_Exercise material_:
+--

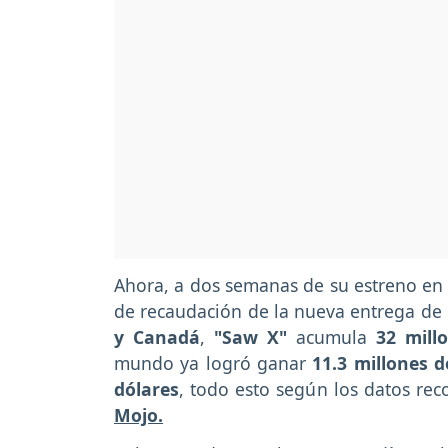
Ahora, a dos semanas de su estreno en 
de recaudación de la nueva entrega de
y Canadá
,
"Saw X"
acumula
32 mill
mundo ya logró ganar
11.3 millones 
dólares
, todo esto según los datos re
Mojo.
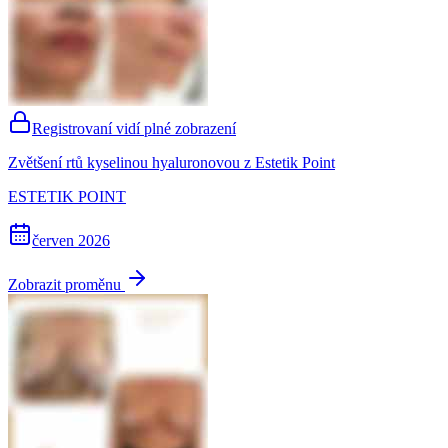
Registrovaní vidí plné zobrazení
Zvětšení rtů kyselinou hyaluronovou z Estetik Point
ESTETIK POINT
červen 2026
Zobrazit proměnu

+--

_What is expected_: Write the material above out again exactly as it reads, but don't carry over the pictures.

_Task answer_:
Ahora, a dos semanas de su estreno en 
de recaudación de la nueva entrega de
y Canadá
,
"Saw X"
acumula
32 mill
mundo ya logró ganar
11.3 millones 
dólares
, todo esto según los datos re
Mojo.
Registrovaní vidí plné zobrazení
Zvětšení rtů kyselinou hyaluronovou z Estetik Point
ESTETIK POINT
červen 2026
Zobrazit proměnu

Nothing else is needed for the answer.